Последнее время царь чувствовал себя скверно. Возможно, давало о себе знать огромное напряжение, возможно, неумолимые годы уходили прочь, оставляя, как память о себе, мстительные отметины. Египетские и финикийские целители прописали царю специальную диету и кровопускания; поили строго по времени отварами из целебных трав; растирали его слабеющее тело мазями, изготовленными из внутренностей и костей редких животных. Соломон стоически переносил все процедуры, понимая или догадываясь, что истинная причина его болезни кроется в нем самом. Пока строился Храм, царский дворец, Дом Правосудия, возводились города и укреплялись крепостные стены, царь не позволял себе расслабиться, отвлечься хотя бы на короткое время, чтобы разобраться с мыслями своими и сомнениями. За короткий срок, в два десятка лет, Израиль достиг невиданного могущества: разнообразная торговля — лошадьми, оружием, медью, экзотическими животными, зерном и оливковым маслом; золото, добываемое в копях земли Офир; налоги, взимаемые с областей и торговых караванов; армия, оснащенная самым современным оружием, сделали страну неуязвимой и недосягаемой. Каждый год на шестьсот шестьдесят шесть талантов золотом и драгоценностями пополнялась казна Соломона, и каждый год, по мере наполнения казны, скудело, опустошалось его сердце. Недоступность царя для прочих смертных, невиданные успехи, достигнутые во всем, к чему прикасались его воля и ум, сделали Соломона абсолютно одиноким, словно он был заживо похоронен в склепе, построенном собственными руками из коварной паутины тщеславия и гордыни. Был великий царь Соломон — мудрейший из мудрых, и были все остальные, отделенные от него непреодолимой пропастью. Именно эта пропасть была причиной болезни царя, болезни не физической, а душевной. Соломон, поднявшийся на недосягаемую вершину, незаметно для себя самого прошел точку невозврата, и это поселило в сердце его тоску и отчаяние…
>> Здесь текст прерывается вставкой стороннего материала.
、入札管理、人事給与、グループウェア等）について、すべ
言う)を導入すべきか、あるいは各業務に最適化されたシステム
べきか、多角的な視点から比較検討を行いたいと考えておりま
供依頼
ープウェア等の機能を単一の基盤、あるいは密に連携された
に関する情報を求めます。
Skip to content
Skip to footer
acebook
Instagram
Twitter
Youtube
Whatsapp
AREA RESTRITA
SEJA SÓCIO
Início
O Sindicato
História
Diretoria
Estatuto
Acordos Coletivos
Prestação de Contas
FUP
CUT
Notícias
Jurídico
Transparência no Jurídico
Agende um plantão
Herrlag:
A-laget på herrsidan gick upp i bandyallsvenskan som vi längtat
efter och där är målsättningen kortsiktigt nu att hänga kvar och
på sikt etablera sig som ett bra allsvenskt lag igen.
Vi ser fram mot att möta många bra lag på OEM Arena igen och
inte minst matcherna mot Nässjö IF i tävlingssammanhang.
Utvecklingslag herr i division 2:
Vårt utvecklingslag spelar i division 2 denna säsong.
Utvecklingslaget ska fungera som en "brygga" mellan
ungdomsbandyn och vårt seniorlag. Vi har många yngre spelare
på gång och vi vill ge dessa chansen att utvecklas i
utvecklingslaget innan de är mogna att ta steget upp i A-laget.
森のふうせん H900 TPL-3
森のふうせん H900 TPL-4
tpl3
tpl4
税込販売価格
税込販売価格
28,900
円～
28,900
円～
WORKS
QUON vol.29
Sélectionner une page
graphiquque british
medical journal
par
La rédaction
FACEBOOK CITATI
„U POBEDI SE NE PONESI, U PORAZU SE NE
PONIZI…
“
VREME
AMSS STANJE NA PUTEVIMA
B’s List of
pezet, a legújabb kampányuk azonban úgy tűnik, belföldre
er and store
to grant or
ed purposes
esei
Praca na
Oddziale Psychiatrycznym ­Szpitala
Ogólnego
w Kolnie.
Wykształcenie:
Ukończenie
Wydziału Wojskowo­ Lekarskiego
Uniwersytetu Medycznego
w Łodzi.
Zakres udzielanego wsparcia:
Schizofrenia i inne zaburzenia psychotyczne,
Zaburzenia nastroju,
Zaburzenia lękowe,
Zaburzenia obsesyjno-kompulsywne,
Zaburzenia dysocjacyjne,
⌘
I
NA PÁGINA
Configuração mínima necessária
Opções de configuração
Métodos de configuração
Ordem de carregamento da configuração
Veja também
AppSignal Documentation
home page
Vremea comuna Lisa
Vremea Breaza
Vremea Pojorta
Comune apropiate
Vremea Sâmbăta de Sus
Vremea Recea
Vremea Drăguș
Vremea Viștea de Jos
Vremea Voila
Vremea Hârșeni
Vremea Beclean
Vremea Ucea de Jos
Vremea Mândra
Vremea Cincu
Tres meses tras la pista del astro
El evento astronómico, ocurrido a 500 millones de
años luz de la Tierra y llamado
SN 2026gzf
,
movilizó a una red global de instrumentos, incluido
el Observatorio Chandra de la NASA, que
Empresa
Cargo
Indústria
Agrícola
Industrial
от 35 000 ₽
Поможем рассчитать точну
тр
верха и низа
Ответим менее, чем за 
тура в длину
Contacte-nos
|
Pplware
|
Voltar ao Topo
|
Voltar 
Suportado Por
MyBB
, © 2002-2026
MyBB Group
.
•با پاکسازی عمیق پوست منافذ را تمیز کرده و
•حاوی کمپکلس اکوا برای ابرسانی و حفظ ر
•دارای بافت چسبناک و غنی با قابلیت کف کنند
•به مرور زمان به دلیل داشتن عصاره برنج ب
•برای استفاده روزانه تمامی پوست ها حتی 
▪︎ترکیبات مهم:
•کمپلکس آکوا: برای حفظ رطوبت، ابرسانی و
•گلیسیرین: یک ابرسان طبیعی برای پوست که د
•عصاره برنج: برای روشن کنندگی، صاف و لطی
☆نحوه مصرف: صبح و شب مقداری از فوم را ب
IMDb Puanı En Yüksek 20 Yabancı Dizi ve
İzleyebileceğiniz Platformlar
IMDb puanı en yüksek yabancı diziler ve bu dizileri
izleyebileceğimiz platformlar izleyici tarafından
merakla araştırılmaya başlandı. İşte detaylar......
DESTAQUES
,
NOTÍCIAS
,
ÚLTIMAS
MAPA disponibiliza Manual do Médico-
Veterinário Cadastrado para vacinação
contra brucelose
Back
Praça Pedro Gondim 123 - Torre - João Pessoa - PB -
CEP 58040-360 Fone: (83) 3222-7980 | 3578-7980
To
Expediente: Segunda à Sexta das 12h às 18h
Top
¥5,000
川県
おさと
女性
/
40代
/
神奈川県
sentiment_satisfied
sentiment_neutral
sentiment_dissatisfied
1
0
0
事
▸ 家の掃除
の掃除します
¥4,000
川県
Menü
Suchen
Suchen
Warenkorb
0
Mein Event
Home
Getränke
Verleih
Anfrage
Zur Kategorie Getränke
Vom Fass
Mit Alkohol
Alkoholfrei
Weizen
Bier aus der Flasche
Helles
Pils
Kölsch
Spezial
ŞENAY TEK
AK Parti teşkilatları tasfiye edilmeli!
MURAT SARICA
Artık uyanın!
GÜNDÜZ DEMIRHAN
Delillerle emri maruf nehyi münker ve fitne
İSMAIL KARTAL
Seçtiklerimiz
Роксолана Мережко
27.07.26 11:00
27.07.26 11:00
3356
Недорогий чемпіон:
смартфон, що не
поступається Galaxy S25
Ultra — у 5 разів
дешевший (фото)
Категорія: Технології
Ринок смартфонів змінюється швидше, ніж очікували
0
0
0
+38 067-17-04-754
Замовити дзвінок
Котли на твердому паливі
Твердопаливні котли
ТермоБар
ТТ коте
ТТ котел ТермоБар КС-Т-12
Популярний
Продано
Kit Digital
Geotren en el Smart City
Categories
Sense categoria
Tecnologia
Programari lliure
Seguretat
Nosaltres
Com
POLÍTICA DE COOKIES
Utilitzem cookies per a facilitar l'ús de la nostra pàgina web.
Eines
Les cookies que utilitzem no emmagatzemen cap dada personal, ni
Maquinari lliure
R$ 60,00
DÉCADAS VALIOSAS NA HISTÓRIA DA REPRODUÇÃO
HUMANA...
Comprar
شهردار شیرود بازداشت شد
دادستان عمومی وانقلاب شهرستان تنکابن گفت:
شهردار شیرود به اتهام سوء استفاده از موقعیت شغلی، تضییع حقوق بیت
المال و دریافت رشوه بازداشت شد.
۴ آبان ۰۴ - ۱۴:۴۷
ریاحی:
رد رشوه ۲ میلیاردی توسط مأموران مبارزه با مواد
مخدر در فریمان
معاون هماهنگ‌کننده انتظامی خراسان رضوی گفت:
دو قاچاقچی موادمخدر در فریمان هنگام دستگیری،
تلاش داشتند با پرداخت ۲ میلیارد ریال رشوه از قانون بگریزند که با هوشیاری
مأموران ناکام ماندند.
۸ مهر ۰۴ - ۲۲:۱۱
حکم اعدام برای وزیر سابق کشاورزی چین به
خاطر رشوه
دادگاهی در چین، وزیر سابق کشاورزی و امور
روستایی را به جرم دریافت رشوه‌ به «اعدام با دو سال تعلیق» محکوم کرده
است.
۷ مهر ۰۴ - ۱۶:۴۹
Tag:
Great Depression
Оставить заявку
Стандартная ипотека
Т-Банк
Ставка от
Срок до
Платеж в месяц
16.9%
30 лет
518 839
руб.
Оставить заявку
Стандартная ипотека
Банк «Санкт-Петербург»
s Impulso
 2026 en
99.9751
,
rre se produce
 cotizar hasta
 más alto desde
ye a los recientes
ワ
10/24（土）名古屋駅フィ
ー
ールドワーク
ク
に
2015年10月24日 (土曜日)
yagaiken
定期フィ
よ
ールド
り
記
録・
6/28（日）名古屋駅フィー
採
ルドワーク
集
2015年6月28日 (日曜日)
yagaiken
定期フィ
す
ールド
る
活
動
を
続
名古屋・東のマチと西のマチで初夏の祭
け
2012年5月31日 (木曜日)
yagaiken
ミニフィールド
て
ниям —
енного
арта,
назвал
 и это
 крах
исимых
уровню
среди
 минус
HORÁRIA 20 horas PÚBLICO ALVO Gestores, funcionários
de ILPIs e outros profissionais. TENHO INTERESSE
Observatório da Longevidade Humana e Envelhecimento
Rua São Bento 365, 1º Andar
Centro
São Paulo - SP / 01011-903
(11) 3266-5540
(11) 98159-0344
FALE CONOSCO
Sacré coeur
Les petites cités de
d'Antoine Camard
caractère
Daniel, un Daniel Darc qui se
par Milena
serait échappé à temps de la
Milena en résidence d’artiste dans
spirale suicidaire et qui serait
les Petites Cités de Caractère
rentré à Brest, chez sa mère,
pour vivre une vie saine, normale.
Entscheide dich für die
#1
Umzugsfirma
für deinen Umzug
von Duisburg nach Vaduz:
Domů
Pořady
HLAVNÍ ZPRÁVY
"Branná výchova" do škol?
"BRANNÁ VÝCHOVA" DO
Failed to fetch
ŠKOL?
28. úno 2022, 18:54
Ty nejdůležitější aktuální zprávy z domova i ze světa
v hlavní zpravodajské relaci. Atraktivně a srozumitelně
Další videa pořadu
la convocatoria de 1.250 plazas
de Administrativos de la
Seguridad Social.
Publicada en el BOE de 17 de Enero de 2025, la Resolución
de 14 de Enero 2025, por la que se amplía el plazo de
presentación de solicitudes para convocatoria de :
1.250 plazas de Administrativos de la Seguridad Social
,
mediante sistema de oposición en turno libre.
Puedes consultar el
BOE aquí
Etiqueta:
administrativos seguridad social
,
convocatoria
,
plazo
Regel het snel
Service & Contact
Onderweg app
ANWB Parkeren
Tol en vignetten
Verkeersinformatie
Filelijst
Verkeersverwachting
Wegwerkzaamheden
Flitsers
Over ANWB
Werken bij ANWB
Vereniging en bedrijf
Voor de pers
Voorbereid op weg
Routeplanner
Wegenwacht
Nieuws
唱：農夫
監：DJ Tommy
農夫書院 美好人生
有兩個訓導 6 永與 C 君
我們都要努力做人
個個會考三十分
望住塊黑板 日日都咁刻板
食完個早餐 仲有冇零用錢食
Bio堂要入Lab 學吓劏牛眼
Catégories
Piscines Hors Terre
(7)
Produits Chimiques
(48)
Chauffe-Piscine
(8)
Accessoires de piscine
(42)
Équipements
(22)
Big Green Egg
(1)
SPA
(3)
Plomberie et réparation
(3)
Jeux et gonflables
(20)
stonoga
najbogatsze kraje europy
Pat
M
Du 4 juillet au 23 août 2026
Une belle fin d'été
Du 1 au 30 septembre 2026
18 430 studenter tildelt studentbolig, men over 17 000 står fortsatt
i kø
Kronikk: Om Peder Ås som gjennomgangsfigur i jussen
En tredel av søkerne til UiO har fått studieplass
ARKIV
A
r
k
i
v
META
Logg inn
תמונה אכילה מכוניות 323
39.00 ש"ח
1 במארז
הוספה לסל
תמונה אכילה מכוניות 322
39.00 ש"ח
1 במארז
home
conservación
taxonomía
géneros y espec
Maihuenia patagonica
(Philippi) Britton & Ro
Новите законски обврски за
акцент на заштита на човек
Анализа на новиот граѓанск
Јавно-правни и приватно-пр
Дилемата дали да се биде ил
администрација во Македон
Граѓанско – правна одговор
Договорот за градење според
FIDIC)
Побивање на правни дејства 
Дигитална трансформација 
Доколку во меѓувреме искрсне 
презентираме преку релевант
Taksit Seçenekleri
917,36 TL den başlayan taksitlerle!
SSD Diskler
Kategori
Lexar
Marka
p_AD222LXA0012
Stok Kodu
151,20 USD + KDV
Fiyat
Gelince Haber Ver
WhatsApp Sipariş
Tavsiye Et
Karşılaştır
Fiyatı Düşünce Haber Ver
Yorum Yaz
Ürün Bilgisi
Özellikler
— Да, давно не виделись, великий царь, — кивнул головой Иосафат, тяжело дыша после поспешного подъема по крутым ступеням царского дворца.

Соломон внимательно рассматривал писателя. Иосафат постарел, сильно постарел. Тело расплылось особой старческой дряблостью, предвестницей близкого окончания земного пути. Седые, поредевшие волосы ниспадали спутанными прядями на желтое, покрытое родинками и пятнами лицо; глаза сузились, запали, полускрылись рыхлыми припухшими веками… но, несмотря на это, блестели живым, почти юношеским интересом к жизни.

Эх, мне бы так, — с завистью подумал Соломон. — Сдал старик, конечно, сдач. Ишь, никак отдышаться не может. Но глаза, глаза! Нет, это не тот Иосас/ют, который еще несколько лет назад умирал от страха, когда я поручил ему подготовить летопись… Да, поверил в силу свою писатель. Вот, что значит достойное дело! Эх, мне бы так… мне бы так…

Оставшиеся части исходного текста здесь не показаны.